== MATERIAL PROVIDED ==

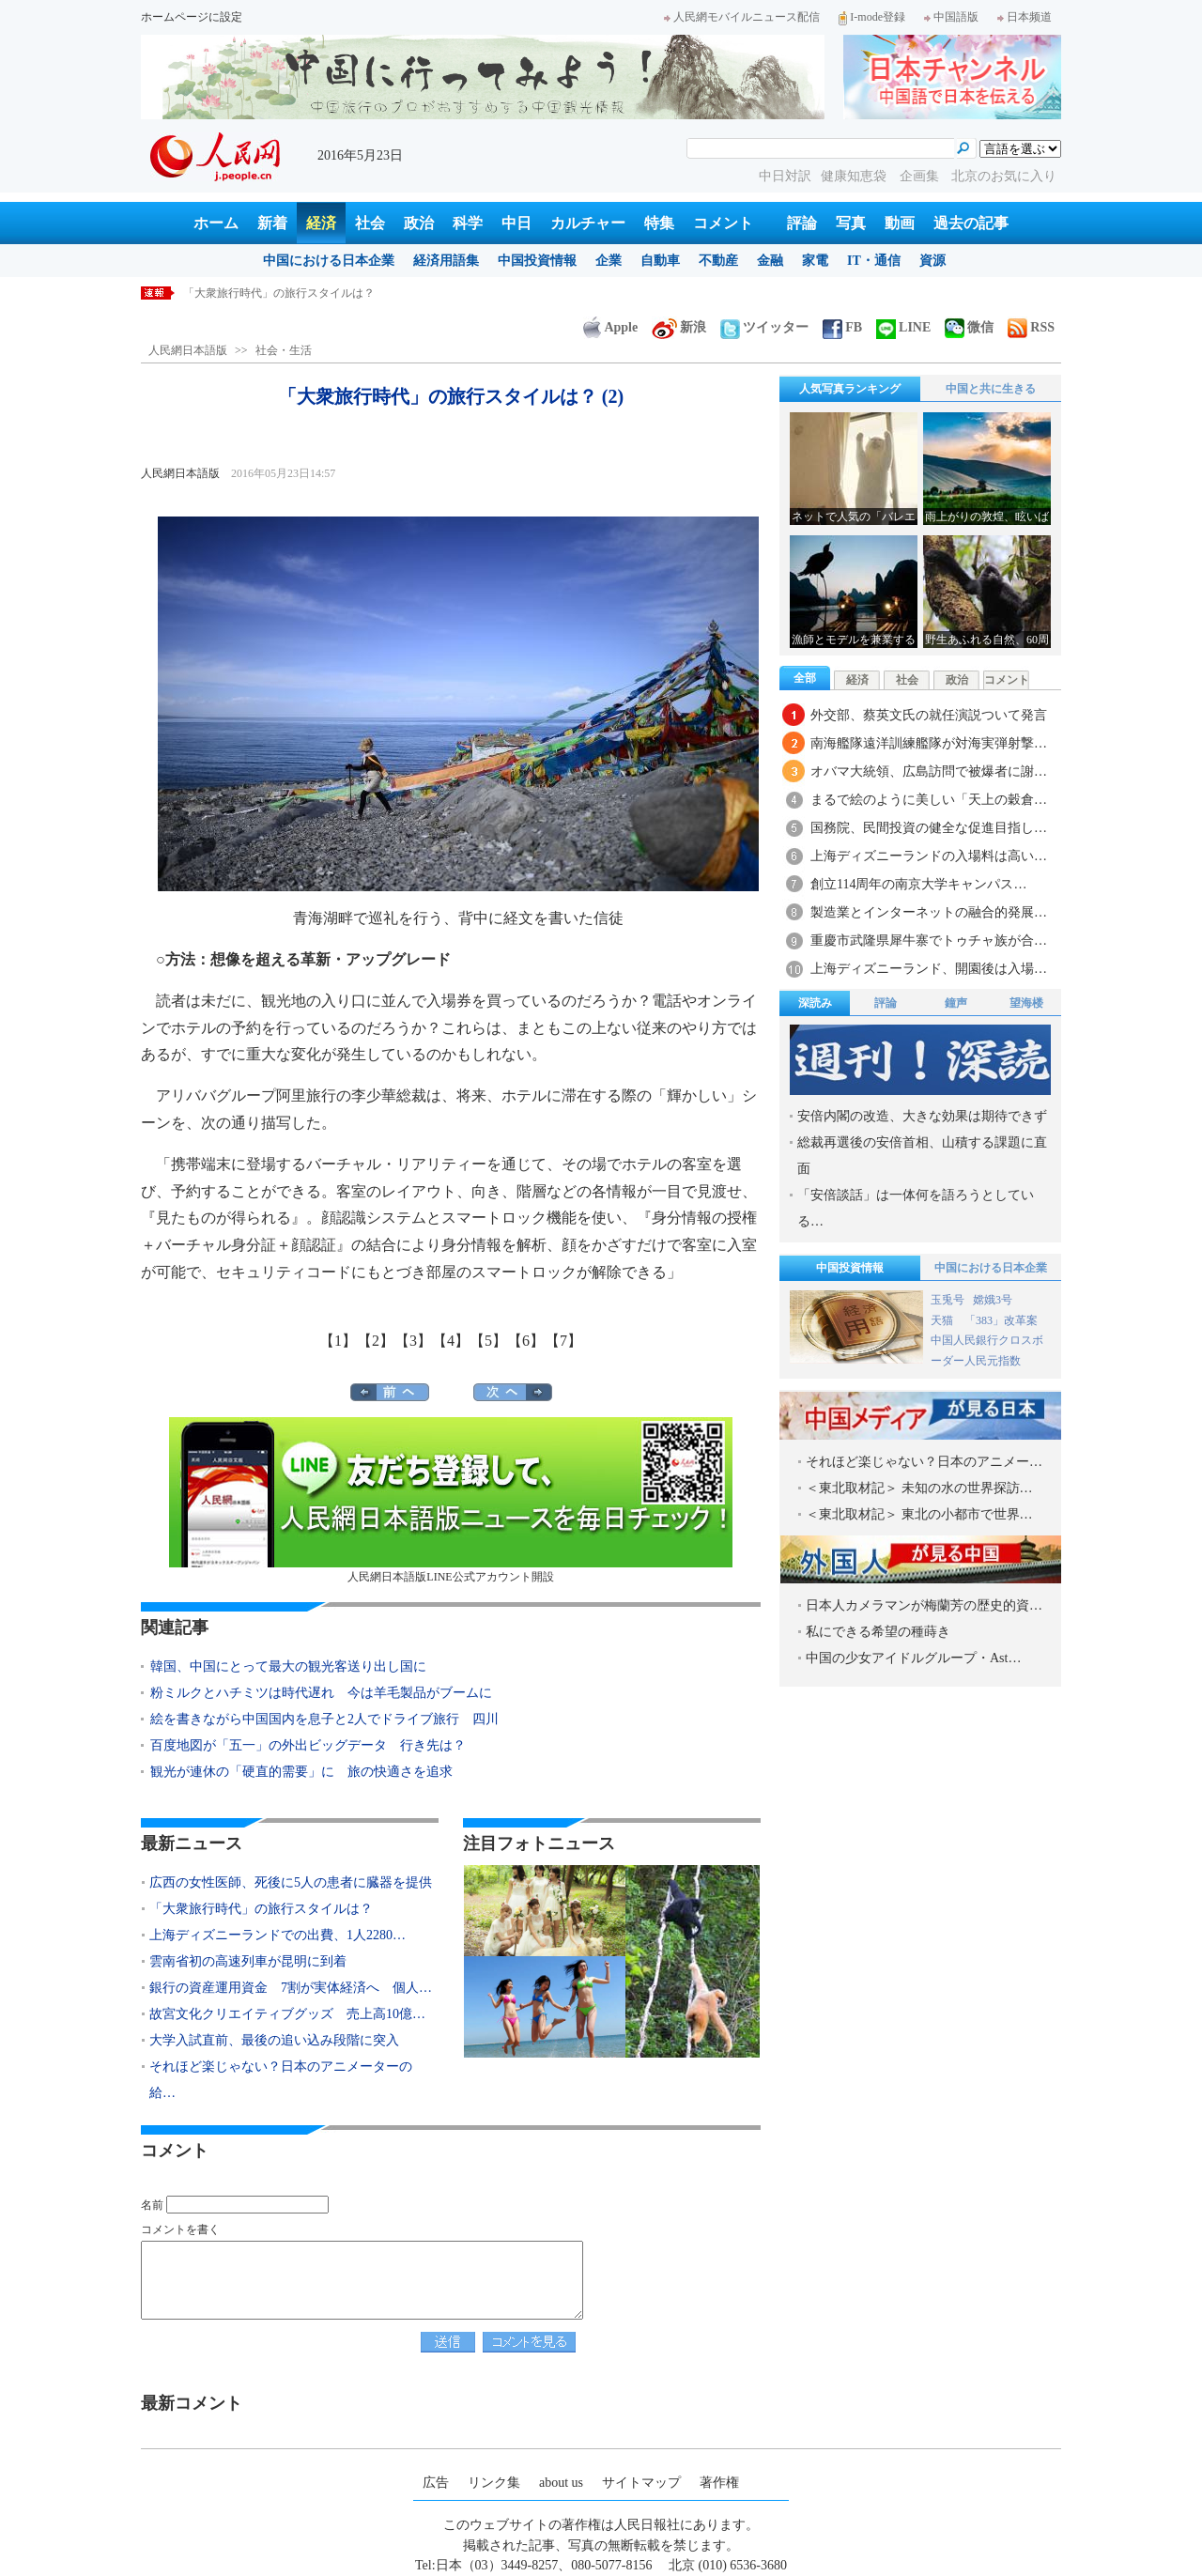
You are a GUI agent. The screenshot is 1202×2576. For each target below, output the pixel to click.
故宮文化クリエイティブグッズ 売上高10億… (287, 2014)
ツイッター (764, 327)
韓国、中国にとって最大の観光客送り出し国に (288, 1666)
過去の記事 (971, 223)
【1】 (338, 1341)
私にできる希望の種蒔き (878, 1632)
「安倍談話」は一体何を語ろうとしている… (915, 1208)
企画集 (921, 176)
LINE (903, 327)
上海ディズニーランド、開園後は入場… (928, 969)
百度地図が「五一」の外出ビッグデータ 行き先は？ (308, 1745)
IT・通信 (874, 261)
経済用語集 (446, 261)
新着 (272, 223)
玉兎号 (947, 1299)
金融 (770, 261)
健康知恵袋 (855, 176)
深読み (815, 1003)
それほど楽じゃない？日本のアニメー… (924, 1462)
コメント (723, 223)
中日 (516, 223)
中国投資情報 (537, 261)
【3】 (413, 1341)
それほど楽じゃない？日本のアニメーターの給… (280, 2079)
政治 (419, 223)
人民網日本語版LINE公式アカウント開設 (450, 1500)
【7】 (563, 1341)
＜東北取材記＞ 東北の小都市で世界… (919, 1514)
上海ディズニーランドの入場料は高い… (928, 856)
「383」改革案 (1001, 1320)
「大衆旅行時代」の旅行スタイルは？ (279, 293)
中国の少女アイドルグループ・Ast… (913, 1658)
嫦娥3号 (992, 1299)
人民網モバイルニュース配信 (742, 16)
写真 (851, 223)
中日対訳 (785, 176)
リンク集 (494, 2483)
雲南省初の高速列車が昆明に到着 (248, 1961)
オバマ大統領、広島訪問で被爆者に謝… (928, 771)
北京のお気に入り (1003, 176)
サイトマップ (641, 2483)
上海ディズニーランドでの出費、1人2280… (277, 1935)
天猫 (943, 1320)
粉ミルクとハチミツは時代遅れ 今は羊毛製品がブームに (321, 1693)
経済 (321, 223)
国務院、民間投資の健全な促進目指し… (928, 828)
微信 (969, 327)
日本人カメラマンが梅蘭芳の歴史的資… (924, 1605)
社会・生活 (283, 350)
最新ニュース (191, 1843)
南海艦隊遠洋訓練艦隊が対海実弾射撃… (928, 743)
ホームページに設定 (191, 16)
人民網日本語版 (187, 350)
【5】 (488, 1341)
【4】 (451, 1341)
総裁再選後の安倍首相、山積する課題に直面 (922, 1155)
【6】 (526, 1341)
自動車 (660, 261)
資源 (932, 261)
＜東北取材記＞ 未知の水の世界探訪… (919, 1488)
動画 (900, 223)
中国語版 (951, 16)
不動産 (718, 261)
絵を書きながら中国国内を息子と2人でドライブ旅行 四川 (324, 1719)
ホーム (216, 223)
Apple (610, 327)
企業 (608, 261)
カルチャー (587, 223)
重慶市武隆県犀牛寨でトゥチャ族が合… (928, 940)
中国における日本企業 (328, 261)
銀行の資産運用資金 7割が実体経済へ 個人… (290, 1988)
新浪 (679, 327)
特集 (659, 223)
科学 (468, 223)
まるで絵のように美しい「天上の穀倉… (928, 800)
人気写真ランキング (850, 388)
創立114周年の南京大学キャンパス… (918, 884)
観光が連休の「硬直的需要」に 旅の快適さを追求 (301, 1772)
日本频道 (1024, 16)
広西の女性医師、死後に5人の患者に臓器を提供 (290, 1882)
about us (561, 2483)
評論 (802, 223)
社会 (370, 223)
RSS (1031, 327)
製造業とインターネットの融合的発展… (928, 912)
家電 (815, 261)
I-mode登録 (872, 16)
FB (842, 327)
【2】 (375, 1341)
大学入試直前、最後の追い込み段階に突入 (274, 2040)
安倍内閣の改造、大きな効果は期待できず (922, 1116)
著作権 (719, 2483)
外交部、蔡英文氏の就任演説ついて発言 (928, 715)
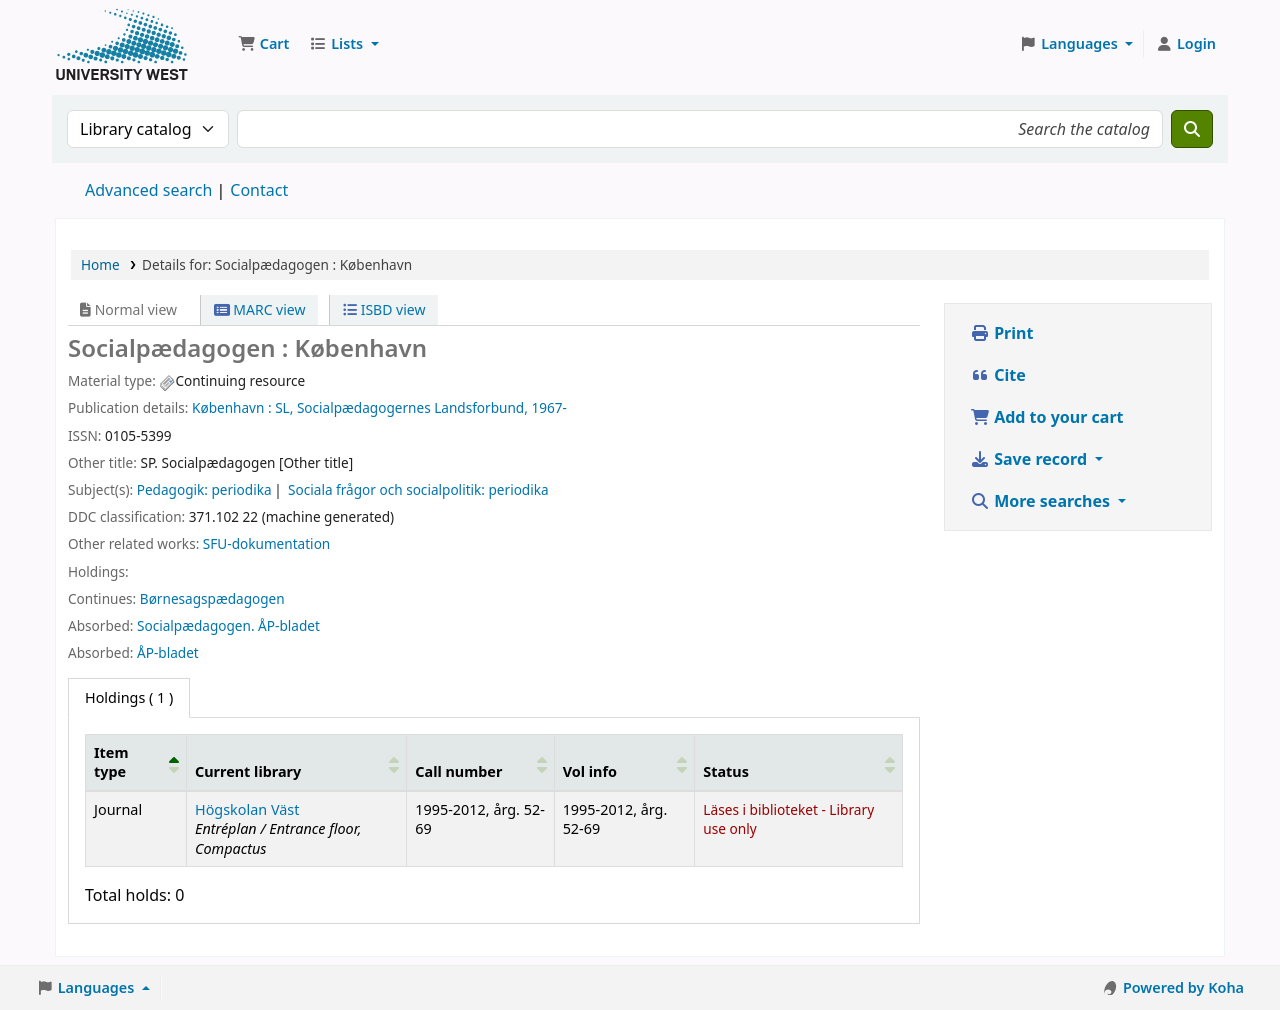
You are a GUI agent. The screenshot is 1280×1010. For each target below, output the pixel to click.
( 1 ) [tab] (129, 697)
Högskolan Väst (247, 809)
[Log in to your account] (1185, 44)
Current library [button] (248, 771)
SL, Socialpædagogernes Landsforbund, (401, 407)
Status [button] (726, 771)
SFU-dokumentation (266, 543)
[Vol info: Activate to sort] (624, 762)
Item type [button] (111, 762)
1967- (548, 407)
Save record (1030, 459)
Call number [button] (458, 771)
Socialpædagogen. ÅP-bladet (228, 625)
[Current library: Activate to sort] (296, 762)
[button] (263, 44)
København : (232, 407)
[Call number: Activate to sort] (480, 762)
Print (1001, 333)
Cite (998, 375)
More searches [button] (1042, 501)
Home (100, 264)
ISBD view (384, 309)
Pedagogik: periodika (204, 489)
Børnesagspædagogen (212, 598)
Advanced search (148, 190)
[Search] (1192, 129)
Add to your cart (1047, 417)
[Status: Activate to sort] (799, 762)
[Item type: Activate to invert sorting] (136, 762)
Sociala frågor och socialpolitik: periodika (418, 489)
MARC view (260, 309)
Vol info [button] (590, 771)
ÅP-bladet (168, 652)
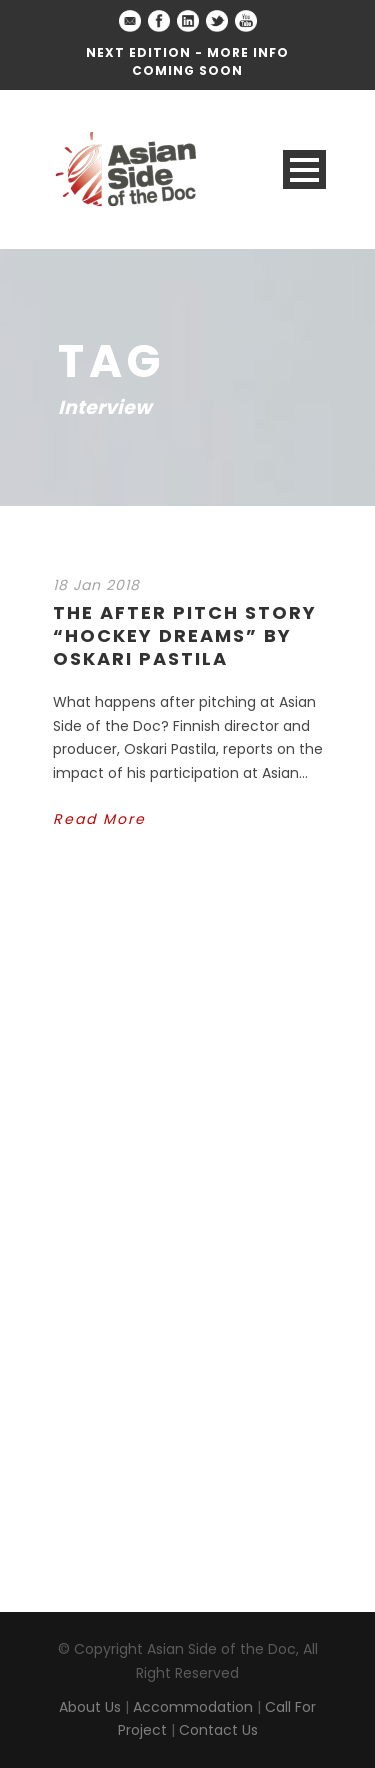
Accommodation (193, 1707)
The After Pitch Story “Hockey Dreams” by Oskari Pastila (185, 636)
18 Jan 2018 (96, 585)
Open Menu (304, 169)
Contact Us (218, 1730)
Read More (99, 819)
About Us (90, 1707)
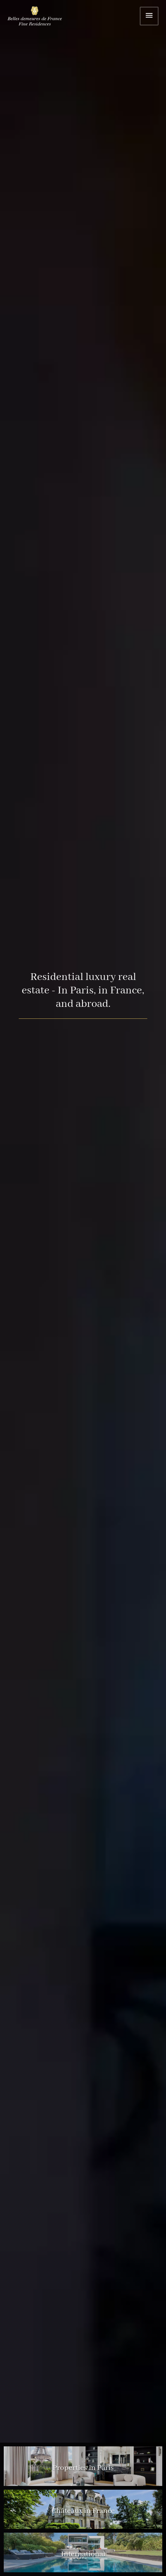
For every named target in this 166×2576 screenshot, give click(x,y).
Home (39, 17)
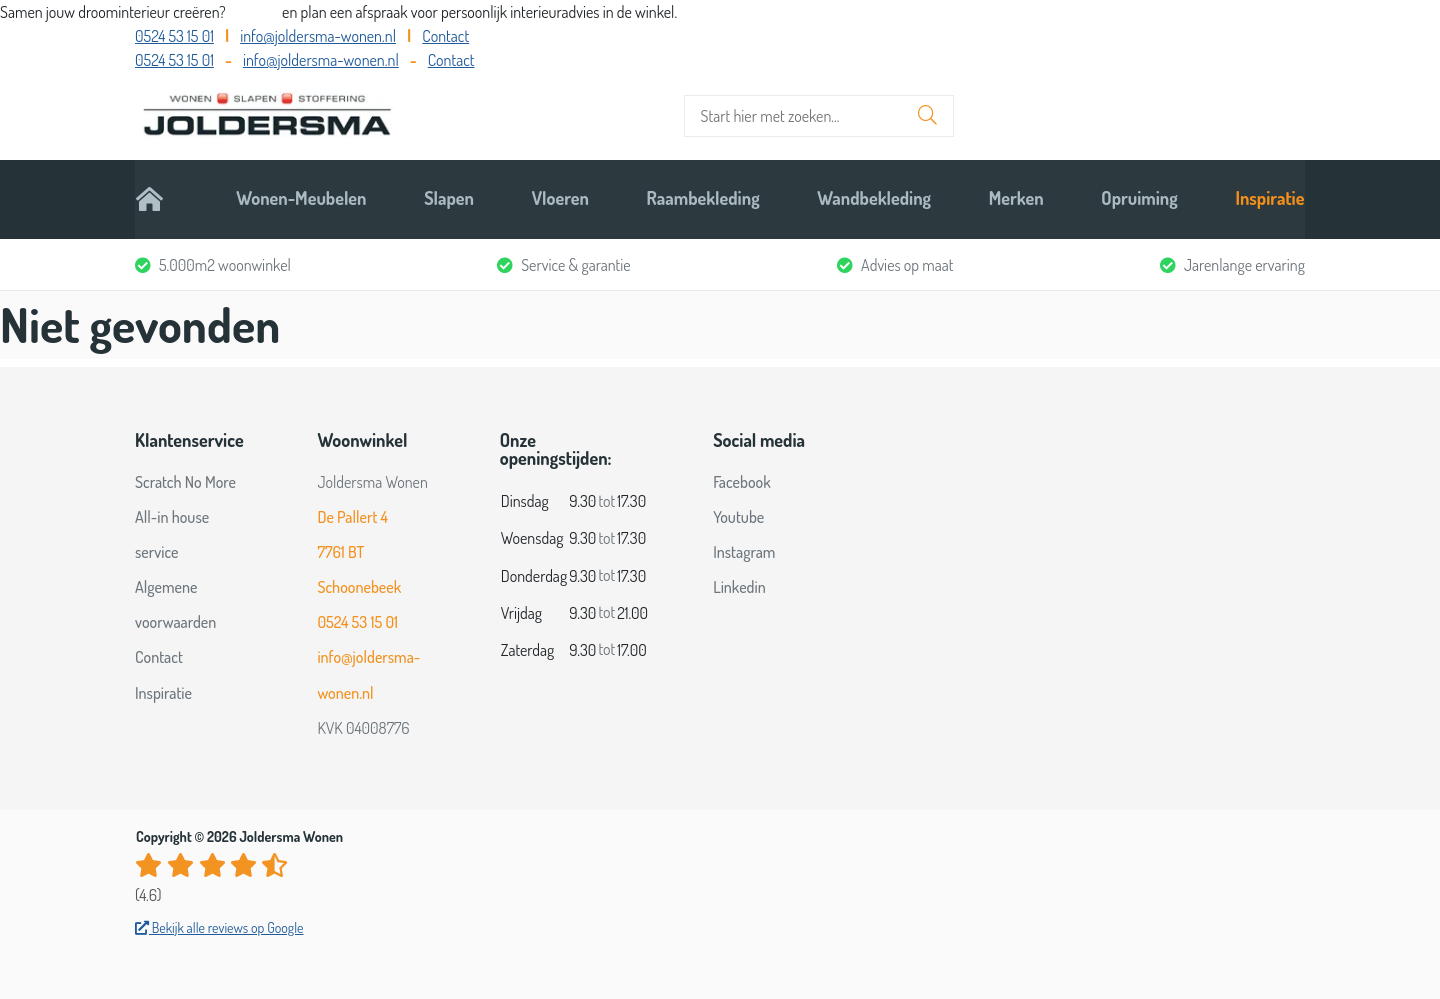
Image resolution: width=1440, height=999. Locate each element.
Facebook (742, 478)
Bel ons (255, 12)
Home (156, 197)
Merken (1016, 197)
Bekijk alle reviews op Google (219, 924)
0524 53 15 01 (174, 36)
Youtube (738, 514)
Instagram (744, 549)
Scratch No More (185, 478)
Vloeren (560, 197)
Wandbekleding (874, 197)
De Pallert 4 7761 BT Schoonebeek (359, 549)
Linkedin (739, 584)
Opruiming (1140, 197)
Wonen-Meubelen (301, 197)
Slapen (449, 197)
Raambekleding (703, 197)
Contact (445, 36)
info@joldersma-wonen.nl (318, 36)
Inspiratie (1270, 197)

===

ASSIGNED TASK
Only lines that hold the string "number" belong in the answer, so copy every one of them from the records.

FINAL ANSWER
Call number [button] (458, 771)
[Call number: Activate to sort] (480, 762)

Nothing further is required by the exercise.